This week is make-or-break for Greece
An agonizing effort to keep itself afloat and avoid default while continuing to negotiate with its creditors may be coming to an end for Greece.
After a painful period of negotiations that included arm twisting, blackmailing, bluffing and lots of frustration on both sides, the negotiating teams of a heavily indebted Greece on the one hand and Greece’s creditors on the other (EU, ECB and IMF) may, at last, come to some kind of compromise. There are rumors that this may happen tomorrow or at least during this week.
It is a common knowledge that since Greece’s creditors decided last year not to release the last 7.2-billion-euro tranche of the 240 billion euro bailout loan that was agreed for Greece, there has been a progressively worsening and serious liquidity problem in the Greek economy. The situation became even worse after the election of the leftist-led Syriza government last January and reached to a near default level last week when the controversial Greek Minister of Finance admitted openly that the country was seriously running out of cash. “We are talking about the next couple of weeks,” he said.
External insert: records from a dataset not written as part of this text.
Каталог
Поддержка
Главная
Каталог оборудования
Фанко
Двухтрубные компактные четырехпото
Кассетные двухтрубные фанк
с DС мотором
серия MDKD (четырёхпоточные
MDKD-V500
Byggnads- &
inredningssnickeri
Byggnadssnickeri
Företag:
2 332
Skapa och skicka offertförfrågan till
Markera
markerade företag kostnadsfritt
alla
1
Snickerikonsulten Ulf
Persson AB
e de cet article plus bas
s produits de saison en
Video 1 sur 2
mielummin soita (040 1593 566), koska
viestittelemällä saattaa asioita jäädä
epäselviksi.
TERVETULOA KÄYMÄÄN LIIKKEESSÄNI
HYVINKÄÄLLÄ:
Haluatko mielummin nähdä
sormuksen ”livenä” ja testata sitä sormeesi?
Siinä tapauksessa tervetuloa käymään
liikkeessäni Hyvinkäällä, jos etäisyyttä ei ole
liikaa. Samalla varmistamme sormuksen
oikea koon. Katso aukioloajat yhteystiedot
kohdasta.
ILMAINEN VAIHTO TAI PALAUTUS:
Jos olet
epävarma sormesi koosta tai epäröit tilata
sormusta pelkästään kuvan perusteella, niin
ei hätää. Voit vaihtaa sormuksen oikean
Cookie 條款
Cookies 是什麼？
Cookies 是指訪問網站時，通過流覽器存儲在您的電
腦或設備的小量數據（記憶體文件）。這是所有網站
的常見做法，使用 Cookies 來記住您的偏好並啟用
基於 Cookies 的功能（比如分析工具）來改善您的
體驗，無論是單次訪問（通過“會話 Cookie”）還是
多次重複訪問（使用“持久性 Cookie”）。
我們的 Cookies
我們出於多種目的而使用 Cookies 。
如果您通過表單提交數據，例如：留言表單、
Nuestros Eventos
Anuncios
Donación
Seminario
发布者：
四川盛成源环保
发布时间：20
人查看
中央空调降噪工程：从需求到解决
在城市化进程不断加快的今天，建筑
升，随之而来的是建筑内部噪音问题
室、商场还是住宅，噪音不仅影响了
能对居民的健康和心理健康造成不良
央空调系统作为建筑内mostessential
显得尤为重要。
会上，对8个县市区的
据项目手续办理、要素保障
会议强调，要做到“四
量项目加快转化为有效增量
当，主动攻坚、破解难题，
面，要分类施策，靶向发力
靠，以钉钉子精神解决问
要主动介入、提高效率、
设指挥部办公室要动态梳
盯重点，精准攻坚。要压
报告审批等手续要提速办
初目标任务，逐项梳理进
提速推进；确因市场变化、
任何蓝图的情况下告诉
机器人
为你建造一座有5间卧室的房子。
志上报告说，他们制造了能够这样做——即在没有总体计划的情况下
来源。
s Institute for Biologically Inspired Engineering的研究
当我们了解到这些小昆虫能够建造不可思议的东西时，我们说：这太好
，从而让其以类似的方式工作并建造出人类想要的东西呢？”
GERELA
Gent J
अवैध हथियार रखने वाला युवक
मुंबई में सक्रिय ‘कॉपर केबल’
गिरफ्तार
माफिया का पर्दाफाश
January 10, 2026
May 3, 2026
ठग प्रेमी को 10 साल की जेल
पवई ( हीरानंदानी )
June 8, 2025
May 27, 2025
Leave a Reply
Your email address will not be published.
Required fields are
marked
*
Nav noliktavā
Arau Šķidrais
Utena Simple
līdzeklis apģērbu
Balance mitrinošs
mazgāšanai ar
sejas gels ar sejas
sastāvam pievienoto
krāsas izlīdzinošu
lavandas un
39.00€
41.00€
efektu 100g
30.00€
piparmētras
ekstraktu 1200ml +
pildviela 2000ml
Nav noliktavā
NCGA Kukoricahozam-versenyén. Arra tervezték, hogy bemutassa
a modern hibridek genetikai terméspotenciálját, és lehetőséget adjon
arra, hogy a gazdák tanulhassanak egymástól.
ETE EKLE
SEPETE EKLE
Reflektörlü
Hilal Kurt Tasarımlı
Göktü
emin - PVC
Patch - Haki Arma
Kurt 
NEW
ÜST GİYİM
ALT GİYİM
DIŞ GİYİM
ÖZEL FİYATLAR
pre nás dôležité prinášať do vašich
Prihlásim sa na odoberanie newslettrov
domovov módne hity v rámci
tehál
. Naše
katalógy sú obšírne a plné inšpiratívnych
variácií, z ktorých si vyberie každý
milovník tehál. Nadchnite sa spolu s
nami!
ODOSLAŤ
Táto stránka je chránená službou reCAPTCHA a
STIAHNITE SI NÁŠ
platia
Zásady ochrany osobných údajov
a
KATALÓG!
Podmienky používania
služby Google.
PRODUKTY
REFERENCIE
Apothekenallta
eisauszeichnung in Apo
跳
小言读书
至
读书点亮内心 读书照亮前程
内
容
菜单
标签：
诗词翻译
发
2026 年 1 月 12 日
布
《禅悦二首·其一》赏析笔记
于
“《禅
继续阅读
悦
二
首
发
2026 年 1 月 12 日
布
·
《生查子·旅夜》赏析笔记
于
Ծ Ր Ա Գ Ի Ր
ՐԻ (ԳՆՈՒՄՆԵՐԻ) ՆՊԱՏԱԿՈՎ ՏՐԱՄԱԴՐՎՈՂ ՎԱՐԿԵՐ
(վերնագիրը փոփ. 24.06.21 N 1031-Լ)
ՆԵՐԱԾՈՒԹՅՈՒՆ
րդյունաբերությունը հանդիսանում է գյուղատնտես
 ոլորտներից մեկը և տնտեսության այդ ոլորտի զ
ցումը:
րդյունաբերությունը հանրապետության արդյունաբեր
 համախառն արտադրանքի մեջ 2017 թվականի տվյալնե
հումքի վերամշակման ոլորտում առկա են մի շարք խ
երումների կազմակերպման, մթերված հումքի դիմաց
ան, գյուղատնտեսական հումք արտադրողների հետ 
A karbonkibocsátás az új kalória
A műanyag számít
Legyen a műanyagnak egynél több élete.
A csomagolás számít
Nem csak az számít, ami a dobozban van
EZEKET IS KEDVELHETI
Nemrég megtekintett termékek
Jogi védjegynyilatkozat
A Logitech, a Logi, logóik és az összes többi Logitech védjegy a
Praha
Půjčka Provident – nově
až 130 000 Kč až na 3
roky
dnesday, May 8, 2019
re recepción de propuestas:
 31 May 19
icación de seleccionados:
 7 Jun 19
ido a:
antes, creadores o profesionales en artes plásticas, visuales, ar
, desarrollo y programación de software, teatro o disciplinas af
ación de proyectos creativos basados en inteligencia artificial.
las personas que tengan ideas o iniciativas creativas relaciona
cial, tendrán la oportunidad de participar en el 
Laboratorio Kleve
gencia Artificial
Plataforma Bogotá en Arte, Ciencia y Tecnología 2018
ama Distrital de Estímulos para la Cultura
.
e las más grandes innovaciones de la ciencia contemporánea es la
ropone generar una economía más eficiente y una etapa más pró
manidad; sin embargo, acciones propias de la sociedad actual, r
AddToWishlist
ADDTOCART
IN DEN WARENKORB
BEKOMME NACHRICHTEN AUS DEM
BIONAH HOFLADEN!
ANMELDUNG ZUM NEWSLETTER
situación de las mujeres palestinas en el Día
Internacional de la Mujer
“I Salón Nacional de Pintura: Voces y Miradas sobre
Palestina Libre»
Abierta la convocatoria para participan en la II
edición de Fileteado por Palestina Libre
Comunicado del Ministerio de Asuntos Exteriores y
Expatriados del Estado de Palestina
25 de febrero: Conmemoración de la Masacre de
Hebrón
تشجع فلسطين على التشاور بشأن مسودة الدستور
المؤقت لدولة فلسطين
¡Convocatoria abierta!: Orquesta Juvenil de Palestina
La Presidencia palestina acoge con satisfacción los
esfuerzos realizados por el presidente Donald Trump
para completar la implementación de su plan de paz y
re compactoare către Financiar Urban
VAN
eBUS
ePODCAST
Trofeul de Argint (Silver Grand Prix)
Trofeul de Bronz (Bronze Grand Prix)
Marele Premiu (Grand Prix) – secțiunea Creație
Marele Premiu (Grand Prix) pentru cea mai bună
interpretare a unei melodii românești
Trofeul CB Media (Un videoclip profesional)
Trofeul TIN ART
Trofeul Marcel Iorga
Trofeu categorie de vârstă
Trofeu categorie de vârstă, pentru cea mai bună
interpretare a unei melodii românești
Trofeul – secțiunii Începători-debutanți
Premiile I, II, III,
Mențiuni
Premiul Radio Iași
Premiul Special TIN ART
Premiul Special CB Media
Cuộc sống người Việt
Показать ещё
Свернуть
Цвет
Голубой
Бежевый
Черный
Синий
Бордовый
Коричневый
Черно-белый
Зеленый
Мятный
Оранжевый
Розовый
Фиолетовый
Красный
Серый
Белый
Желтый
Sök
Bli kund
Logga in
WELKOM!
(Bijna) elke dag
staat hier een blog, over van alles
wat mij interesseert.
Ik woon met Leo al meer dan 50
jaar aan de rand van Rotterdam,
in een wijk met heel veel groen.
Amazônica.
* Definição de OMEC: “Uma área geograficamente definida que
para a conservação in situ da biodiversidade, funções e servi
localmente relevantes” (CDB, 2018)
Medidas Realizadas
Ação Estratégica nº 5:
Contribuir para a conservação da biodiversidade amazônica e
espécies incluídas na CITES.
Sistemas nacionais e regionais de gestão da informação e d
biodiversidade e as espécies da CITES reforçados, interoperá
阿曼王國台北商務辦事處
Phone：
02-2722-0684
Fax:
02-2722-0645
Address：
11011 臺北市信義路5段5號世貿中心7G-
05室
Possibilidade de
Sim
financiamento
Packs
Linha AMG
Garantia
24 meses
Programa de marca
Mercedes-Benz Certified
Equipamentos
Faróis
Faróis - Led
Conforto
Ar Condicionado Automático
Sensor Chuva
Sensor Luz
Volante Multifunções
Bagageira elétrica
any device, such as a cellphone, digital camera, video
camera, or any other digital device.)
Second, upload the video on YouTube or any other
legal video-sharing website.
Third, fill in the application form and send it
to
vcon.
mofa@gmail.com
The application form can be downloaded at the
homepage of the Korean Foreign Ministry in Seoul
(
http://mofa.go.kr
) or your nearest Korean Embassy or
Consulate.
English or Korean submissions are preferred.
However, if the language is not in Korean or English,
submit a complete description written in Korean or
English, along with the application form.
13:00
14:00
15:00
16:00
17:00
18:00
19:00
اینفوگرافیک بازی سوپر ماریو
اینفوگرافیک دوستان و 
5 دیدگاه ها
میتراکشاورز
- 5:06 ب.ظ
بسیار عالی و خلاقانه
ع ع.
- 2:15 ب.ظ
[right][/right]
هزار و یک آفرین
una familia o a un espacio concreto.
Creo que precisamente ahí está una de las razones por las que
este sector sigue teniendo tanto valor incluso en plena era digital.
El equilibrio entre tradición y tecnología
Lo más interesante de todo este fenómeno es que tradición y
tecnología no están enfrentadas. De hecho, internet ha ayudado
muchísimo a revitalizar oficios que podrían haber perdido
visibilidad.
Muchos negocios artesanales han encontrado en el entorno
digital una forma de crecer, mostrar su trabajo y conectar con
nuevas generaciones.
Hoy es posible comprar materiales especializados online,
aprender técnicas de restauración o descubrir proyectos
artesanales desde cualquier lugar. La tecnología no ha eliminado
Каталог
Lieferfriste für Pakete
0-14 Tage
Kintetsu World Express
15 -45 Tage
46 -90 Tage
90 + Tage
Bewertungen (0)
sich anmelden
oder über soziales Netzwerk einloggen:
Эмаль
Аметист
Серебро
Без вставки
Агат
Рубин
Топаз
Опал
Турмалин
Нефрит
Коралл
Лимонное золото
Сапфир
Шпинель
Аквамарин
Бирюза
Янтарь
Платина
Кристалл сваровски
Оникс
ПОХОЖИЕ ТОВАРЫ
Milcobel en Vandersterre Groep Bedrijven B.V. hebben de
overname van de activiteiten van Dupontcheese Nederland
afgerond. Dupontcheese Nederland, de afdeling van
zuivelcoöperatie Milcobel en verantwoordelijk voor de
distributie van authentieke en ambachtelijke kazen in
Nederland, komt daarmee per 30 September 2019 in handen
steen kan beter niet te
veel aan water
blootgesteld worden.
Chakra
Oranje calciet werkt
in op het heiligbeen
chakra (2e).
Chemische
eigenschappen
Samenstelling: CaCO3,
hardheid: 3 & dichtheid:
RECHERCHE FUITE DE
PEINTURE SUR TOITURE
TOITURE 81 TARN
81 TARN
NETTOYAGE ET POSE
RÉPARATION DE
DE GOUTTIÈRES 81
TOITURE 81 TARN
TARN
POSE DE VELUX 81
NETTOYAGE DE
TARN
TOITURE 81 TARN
So far this year, Greece had managed to keep paying its debt payments on time using state reserves and not servicing its own domestic debts. Still, eurozone finance leaders and IMF officials push for more drastic austerity reforms, the direct opposition of the leftist-lead Syriza government’s own economic program promised to its supporters. Long and painful negotiations continue, while the EU and IMF negotiating teams keep sending back Greek proposals asking for more amendments, ignoring the fact that after five years of their prescribed austerity, Greece remains a country deep in recession, with a 25 percent registered unemployment rate (which is almost 50 percent among its youth), an economy shrunk by 25 percent since crisis hit the eurozone, a debt of 175 percent of its GDP and a huge loan of 240 billion euros to service. Syriza insists that the recipe was wrong, as it was not supported by an economic recovery program. But this has fallen on the creditors’ deaf ears, while they warn that critical dates are approaching for Greece. It must pay 2.5 billion euros for salaries and pensions by the end of May, repay 6.7 billion euros to the ECB in June and July, while the bailout agreement officially expires on June 30.
The urgency of the above figures is really what makes many expect an urgent solution to avoid a chaotic situation, both domestically and abroad in Europe. The question is the degree of compromise by the Greek government on its elections promises.
On the expectation of such an agreement, it may be useful to look at what was the effect of a much smaller bailout scheme for a country very similar to Greece also hit by the crisis, which signed a four year rescue plan of 78-billion euros in 2010 and came out of it in May of last year. In a special report broadcast by the Euronews channel, Portugal may now look okay on paper; its GDP is expected to grow this year by 1.6. But Portuguese people believe that their country lost a generation as the best and youngest left their homeland. People changed their traditional “going out” life-style to a life of staying-at-home and home-cooking. Soup kitchens for the poor exploded, while income tax increased by 30 percent and stayed, in spite of the expiry of the bailout scheme. Taxes may even stay for decades to come, as Portugal will be monitored until at least 2026 to decrease its debt according to eurozone rules. People are poorer, wages did not increase, and net income decreased. The middle class still pays most of the taxes. Taxes have not decreased and pensions cannot be raised. People stopped buying cars and beef, instead eating chicken or turkey; restaurants are in deep crisis. People take shorter holidays and do not go abroad. Elections are expected in the autumn and people are angry at the politicians for letting them down.
I wonder whether this is scenario that Greece will experience too.